Papież Franciszek podczas niedawnej pielgrzymki do USA pobłogosławił 12-letnią sparaliżowaną dziewczynkę. Teraz pojawiła się nadzieja na odzyskanie przez nią zdrowia.

Kilka dni po tym, jak Franciszek wsparł słowem i udzielił jej błogosławieństwa Bożego, ciężko chora Julia Bruzzese wreszcie dowiedziała się, co jej dolega. Dotąd lekarze nie byli w stanie dokładnie zdiagnozować i udzielić pomocy młodej dziewczynie, teraz udało im się dostrzec aktywność boreliozy w jej krwi. Dzięki temu będą wiedzieli, jakie podjąć leczenie, a dla sparaliżowanej pojawiła się szansa na wyzdrowienie. 

"To cud" - bez cienia wątpliwości powiedziała Bruzzese.

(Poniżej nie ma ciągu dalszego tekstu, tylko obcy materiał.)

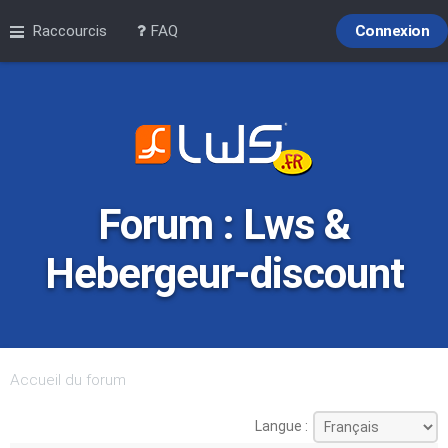
Raccourcis
FAQ
Connexion
Forum : Lws &
Hebergeur-discount
Accueil du forum
Langue :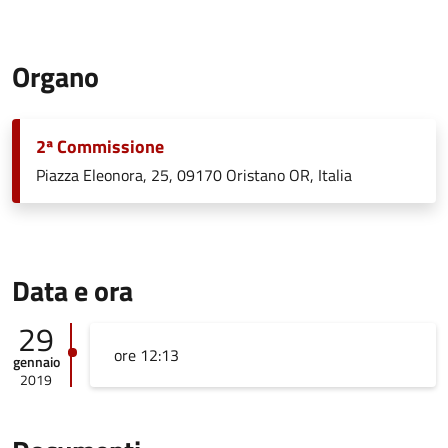
Organo
2ª Commissione
Piazza Eleonora, 25, 09170 Oristano OR, Italia
Data e ora
29
ore 12:13
gennaio
2019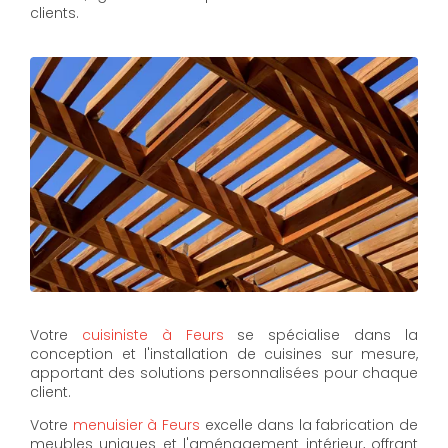
clients.
Votre
cuisiniste à Feurs
se spécialise dans la
conception et l'installation de cuisines sur mesure,
apportant des solutions personnalisées pour chaque
client.
Votre
menuisier à Feurs
excelle dans la fabrication de
meubles uniques et l'aménagement intérieur, offrant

"Cud się rozpoczął. Poszłam do lekarza i po raz pierwszy odkryto aktywność boreliozy w mojej krwi. To pokazuje, że cuda się przytrafiają, jeżeli ktoś głęboko wierzy" – powiedziała Julia na antenie amerykańskiej telewizji CBS.

Gdy papież Franciszek podczas niedawnej pielgrzymki do USA przybył do Nowego Jorku, matka dziewczynki poprosiła, żeby biskup Rzymu podszedł do jej rodziny. Papież pogłaskał i pobłogosławił 12-latkę.

"Spojrzał mi w oczy i powiedział, że będzie ze mną dobrze" – opowiadała Josephine Bruzzese.

Dziewczynkę z Nowego Jorku zaatakowała tajemnicza choroba. W jej efekcie doznała paraliżu i musi korzystać z wózka inwalidzkiego. Dopiero teraz – po spotkaniu z papieżem – organizm chorej pozwolił lekarzom dociec, co jej dolega. To pozwoli na określenie metody leczenia i daje chorej nadzieję.